Whenever a line of the material contains the string "sekolah", it should be copied.

*RECORDS SUPPLIED*:
☆ ☆ ☆
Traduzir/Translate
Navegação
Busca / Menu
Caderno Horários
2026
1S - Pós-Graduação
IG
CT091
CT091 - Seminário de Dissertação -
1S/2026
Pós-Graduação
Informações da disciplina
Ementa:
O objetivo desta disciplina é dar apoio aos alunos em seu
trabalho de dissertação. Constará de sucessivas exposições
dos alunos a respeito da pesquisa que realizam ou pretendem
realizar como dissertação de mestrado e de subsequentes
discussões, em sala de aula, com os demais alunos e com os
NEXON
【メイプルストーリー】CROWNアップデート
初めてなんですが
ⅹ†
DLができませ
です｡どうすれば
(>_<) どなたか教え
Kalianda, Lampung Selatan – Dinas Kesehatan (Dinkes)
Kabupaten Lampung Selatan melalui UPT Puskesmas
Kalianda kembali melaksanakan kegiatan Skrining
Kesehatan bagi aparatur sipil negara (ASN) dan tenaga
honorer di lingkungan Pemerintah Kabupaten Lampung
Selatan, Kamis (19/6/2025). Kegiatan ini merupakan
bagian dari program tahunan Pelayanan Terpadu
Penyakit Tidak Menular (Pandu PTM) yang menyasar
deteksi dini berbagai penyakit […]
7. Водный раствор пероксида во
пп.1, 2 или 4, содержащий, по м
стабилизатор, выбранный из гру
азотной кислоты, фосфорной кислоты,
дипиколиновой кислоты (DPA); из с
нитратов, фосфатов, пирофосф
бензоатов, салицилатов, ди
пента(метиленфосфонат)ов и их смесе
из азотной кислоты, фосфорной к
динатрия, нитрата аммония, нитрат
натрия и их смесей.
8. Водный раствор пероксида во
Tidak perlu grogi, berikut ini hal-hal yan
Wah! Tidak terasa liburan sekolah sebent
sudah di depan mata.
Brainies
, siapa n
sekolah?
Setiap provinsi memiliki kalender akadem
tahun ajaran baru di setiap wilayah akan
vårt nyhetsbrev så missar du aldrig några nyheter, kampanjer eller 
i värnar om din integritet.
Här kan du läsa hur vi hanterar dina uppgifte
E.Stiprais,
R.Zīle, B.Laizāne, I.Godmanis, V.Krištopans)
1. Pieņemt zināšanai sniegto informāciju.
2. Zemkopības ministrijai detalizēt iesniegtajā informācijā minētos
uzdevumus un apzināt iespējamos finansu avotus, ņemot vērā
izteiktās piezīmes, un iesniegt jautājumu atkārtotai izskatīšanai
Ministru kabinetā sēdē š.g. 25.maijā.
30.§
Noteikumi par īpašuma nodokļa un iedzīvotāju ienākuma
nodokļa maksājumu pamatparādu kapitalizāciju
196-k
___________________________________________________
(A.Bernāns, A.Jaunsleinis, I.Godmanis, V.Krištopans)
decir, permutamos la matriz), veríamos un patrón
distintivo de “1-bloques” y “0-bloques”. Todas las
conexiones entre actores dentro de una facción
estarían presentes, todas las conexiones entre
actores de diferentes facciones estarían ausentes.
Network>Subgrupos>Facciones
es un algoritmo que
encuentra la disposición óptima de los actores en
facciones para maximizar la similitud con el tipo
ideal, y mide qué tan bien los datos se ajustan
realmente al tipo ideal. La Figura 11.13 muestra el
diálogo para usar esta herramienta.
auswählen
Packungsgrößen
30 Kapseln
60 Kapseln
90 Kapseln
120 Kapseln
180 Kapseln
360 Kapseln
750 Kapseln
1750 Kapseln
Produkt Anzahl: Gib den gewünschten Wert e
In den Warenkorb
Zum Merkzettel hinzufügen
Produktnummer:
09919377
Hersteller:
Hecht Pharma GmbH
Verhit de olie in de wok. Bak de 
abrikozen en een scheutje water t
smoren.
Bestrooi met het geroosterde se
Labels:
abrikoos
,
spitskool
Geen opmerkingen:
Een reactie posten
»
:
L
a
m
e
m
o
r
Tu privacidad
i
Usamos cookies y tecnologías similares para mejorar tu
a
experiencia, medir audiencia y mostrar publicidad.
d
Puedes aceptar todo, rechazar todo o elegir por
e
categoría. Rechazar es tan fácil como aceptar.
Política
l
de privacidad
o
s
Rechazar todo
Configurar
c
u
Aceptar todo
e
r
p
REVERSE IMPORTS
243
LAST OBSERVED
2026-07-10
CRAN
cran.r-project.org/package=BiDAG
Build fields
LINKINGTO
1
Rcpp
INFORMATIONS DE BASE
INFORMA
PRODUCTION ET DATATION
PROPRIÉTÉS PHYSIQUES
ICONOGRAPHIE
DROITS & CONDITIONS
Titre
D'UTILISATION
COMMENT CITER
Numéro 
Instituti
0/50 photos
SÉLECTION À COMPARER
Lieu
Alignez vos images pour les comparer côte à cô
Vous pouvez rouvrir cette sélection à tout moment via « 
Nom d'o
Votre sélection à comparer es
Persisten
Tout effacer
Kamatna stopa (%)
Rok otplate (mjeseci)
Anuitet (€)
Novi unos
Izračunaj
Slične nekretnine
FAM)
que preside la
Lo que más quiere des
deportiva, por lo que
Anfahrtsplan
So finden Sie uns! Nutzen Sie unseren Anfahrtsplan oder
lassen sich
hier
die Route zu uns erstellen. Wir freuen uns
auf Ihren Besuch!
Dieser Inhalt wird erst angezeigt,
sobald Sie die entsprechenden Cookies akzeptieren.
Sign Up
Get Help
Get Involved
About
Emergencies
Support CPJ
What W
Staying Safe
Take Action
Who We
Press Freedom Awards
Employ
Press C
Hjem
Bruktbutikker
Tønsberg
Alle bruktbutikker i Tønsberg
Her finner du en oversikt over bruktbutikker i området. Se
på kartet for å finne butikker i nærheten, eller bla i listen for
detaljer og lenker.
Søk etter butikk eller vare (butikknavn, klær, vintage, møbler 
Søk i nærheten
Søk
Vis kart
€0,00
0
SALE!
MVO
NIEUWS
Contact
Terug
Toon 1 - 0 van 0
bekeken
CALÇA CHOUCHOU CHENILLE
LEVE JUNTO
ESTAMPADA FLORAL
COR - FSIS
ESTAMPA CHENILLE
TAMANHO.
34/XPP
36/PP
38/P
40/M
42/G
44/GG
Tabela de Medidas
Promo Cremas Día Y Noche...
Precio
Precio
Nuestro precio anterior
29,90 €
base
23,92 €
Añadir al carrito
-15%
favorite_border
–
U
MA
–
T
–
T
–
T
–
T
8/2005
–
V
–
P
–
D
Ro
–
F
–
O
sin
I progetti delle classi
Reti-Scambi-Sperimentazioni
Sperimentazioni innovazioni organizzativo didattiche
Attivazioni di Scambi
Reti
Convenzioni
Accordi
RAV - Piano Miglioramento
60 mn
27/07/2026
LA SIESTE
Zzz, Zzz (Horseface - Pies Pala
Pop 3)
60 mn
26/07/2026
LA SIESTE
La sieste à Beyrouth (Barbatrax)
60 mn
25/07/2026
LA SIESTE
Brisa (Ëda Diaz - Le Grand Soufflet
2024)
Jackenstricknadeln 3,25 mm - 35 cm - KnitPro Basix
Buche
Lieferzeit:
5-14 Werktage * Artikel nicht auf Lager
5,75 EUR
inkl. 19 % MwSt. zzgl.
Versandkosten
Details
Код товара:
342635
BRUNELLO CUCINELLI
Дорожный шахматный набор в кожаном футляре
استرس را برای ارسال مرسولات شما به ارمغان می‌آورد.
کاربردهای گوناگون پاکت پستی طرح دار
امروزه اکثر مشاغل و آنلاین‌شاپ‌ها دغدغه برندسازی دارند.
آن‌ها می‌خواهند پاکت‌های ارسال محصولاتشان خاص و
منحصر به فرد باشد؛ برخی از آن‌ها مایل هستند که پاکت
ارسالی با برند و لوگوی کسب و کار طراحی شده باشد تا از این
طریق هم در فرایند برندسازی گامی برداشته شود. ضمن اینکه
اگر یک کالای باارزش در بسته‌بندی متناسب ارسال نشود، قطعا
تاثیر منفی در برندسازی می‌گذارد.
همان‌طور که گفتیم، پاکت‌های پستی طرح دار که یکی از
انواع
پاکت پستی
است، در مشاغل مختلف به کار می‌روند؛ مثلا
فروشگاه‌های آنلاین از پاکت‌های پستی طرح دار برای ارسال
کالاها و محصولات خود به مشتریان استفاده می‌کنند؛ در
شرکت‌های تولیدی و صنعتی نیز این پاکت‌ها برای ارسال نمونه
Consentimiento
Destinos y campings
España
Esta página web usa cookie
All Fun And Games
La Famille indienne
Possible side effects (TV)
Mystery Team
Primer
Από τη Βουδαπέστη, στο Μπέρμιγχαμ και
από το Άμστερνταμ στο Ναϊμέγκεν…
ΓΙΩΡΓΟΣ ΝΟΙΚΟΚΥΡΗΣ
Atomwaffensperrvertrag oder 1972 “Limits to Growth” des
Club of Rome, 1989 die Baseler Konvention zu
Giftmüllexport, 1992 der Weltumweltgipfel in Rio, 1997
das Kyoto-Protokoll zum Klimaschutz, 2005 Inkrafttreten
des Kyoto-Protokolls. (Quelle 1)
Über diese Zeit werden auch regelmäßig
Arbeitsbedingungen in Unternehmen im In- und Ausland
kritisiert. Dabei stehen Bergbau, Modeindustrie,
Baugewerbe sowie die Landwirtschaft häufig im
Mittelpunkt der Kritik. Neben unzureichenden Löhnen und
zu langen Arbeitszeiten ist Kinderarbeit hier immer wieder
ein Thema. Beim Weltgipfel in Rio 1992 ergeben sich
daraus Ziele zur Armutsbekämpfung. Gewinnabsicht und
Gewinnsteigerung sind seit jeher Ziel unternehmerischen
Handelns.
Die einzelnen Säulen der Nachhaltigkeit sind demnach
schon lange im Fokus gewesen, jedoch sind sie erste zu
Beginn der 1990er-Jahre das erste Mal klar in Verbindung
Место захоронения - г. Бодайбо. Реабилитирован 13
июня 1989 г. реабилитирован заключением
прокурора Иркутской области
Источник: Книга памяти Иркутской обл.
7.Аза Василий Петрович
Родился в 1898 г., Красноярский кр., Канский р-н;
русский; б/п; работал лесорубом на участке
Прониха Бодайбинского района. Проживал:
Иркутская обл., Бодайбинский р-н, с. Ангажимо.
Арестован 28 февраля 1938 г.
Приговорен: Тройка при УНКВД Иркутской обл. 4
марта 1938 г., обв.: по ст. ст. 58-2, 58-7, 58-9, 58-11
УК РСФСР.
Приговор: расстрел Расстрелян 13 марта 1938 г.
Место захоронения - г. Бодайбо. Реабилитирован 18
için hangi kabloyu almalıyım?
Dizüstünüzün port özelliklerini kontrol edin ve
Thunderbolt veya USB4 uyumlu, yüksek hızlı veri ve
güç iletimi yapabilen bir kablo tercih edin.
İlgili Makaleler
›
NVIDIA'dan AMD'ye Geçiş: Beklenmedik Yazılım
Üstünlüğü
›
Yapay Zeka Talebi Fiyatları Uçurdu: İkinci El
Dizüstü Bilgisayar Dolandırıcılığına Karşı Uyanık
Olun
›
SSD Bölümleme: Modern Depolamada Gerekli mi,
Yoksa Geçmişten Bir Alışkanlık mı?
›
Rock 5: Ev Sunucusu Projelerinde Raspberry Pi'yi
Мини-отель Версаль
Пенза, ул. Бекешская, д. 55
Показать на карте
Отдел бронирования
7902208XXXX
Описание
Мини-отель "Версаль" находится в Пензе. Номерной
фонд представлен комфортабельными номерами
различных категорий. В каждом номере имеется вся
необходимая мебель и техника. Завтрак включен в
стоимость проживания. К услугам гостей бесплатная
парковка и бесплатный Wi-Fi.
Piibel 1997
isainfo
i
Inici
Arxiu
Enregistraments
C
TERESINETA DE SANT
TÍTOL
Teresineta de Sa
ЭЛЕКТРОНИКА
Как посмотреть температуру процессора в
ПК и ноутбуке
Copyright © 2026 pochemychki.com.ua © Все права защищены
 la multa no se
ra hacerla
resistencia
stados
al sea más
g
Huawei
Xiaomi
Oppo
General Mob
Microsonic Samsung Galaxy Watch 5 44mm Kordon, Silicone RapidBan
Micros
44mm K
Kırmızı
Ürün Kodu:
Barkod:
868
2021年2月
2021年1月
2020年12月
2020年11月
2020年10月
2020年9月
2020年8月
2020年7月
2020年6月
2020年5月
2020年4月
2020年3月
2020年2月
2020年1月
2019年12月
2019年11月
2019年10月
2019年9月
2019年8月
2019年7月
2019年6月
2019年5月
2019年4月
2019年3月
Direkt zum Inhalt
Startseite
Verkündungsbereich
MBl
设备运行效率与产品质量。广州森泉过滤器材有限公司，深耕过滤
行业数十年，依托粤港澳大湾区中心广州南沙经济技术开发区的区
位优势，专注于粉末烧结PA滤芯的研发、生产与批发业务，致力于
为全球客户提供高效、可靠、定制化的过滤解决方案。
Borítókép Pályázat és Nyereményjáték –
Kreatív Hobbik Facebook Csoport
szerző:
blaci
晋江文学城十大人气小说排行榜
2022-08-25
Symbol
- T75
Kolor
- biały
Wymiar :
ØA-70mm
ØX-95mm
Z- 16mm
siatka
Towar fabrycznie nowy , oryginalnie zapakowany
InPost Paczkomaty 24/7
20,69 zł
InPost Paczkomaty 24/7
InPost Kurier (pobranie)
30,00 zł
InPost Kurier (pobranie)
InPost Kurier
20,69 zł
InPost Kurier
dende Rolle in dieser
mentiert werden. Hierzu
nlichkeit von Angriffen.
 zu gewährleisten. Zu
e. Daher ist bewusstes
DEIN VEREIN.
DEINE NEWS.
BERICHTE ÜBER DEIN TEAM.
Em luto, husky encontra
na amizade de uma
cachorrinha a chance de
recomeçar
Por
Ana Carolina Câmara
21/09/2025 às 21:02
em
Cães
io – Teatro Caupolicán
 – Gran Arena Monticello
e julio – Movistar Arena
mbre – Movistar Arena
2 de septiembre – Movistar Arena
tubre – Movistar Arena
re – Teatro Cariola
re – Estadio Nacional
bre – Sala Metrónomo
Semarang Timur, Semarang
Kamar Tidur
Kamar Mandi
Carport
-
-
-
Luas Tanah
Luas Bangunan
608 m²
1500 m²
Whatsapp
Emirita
☆ ☆ ☆
*EXERCISE SOLUTION*:
Wah! Tidak terasa liburan sekolah sebent
sekolah?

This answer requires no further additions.